Printer-friendly versionPrinter-friendly version

While the definition of sufficiency provided on the previous page may make sense intuitively, it is not always all that easy to find the conditional distribution of X1, X2, ..., Xn given Y. Not to mention that we'd have to find the conditional distribution of X1, X2, ..., Xn given Y for every Y that we'd want to consider a possible sufficient statistic!

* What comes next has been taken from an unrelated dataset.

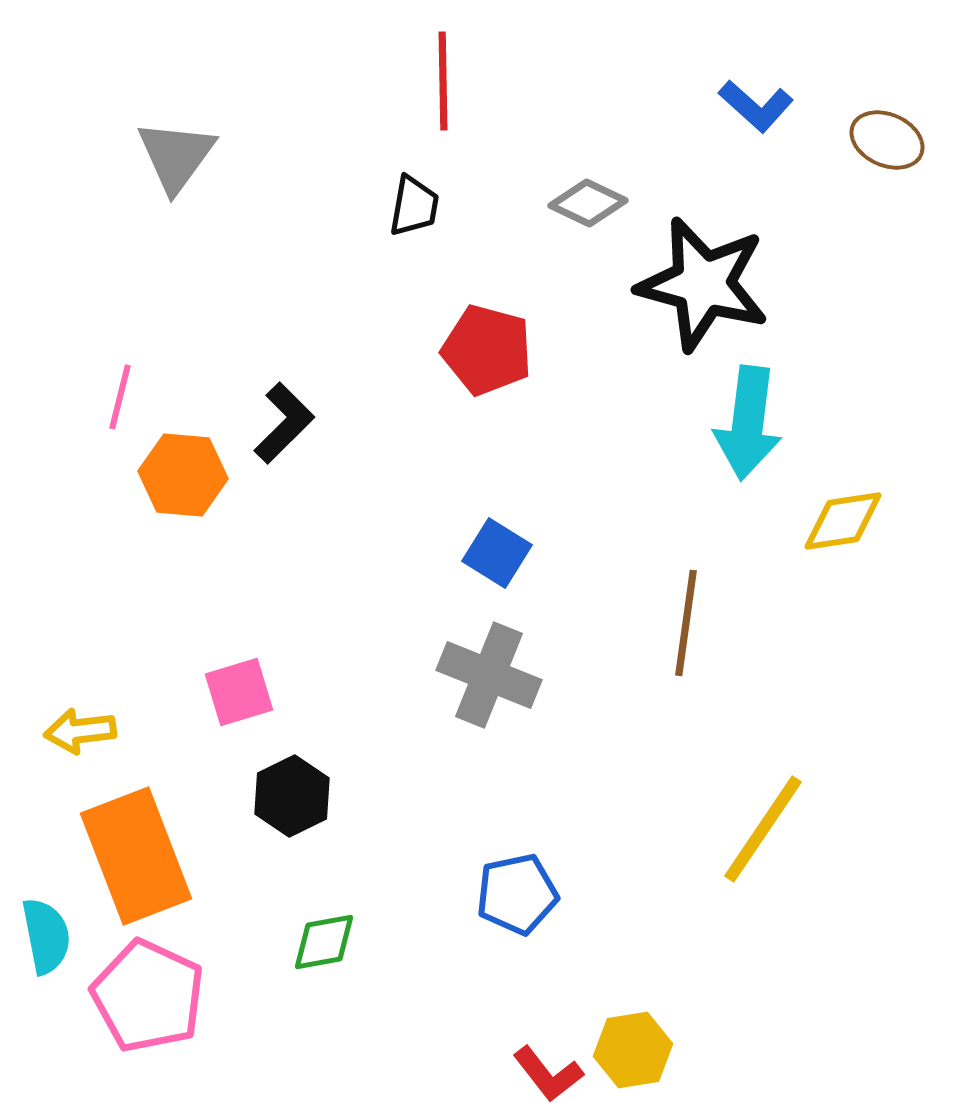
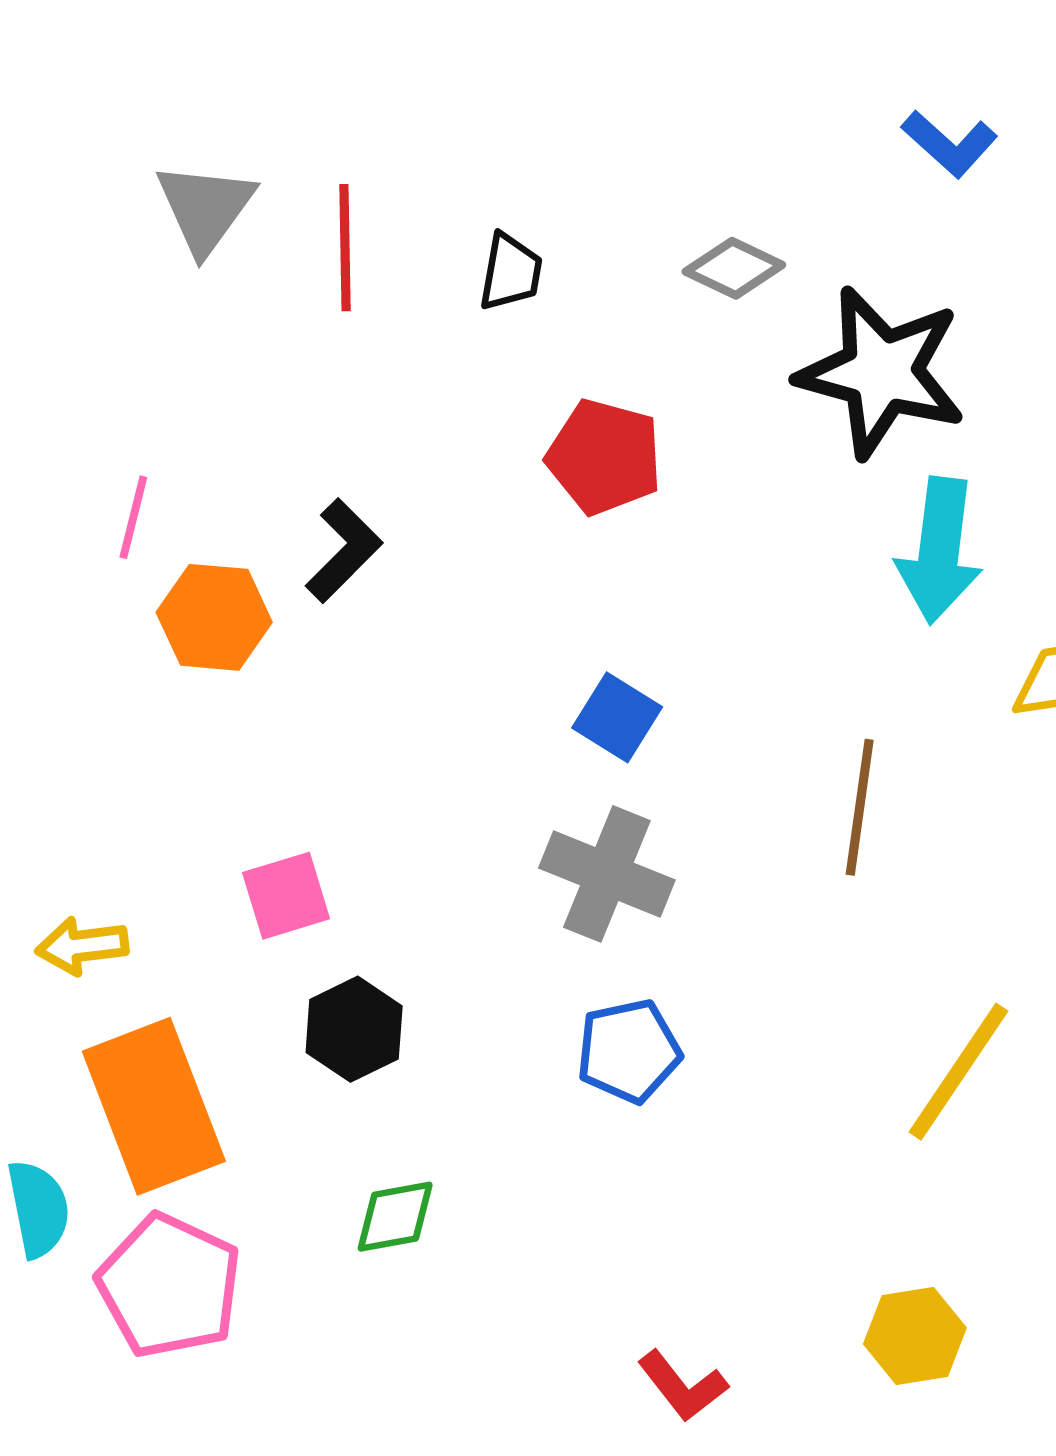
red line: (443, 81) -> (345, 248), moved
blue pentagon: (517, 894) -> (629, 1051), moved
yellow hexagon: (633, 1050) -> (915, 1336), moved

Therefore, using the formal definition of sufficiency as a way of identifying a sufficient statistic for a parameter θ can often be a daunting road to follow. Thankfully, a theorem often referred to as the Factorization Theorem provides an easier alternative! We state it here without proof.

Factorization Theorem. Let X1, X2, ..., Xn denote random variables with joint probability density function or joint probability mass function f(x1, x2, ..., xn; θ), which depends on the parameter θ. Then, the statistic \(Y = u(X_1, X_2, ... , X_n)  \) is sufficient for θ if and only if the p.d.f (or p.m.f.) can be factored into two components, that is:

\[f(x_1, x_2, ... , x_n;\theta) = \phi [ u(x_1, x_2, ... , x_n);\theta ] h(x_1, x_2, ... , x_n)  \]

where:

  • φ is a function that depends on the data x1, x2, ..., xn only through the function u(x1x2,..., xn), and
  • the function h(x1, x2, ..., xn) does not depend on the parameter θ

Let's put the theorem to work on a few examples!

fishExample

Let X1, X2, ..., Xn denote a random sample from a Poisson distribution with parameter λ > 0. Find a sufficient statistic for the parameter λ.

Solution. Because X1, X2, ..., Xn is a random sample, the joint probability mass function of X1, X2, ..., Xn is, by independence:

\[f(x_1, x_2, ... , x_n;\lambda) = f(x_1;\lambda) \times f(x_2;\lambda) \times ... \times f(x_n;\lambda)\]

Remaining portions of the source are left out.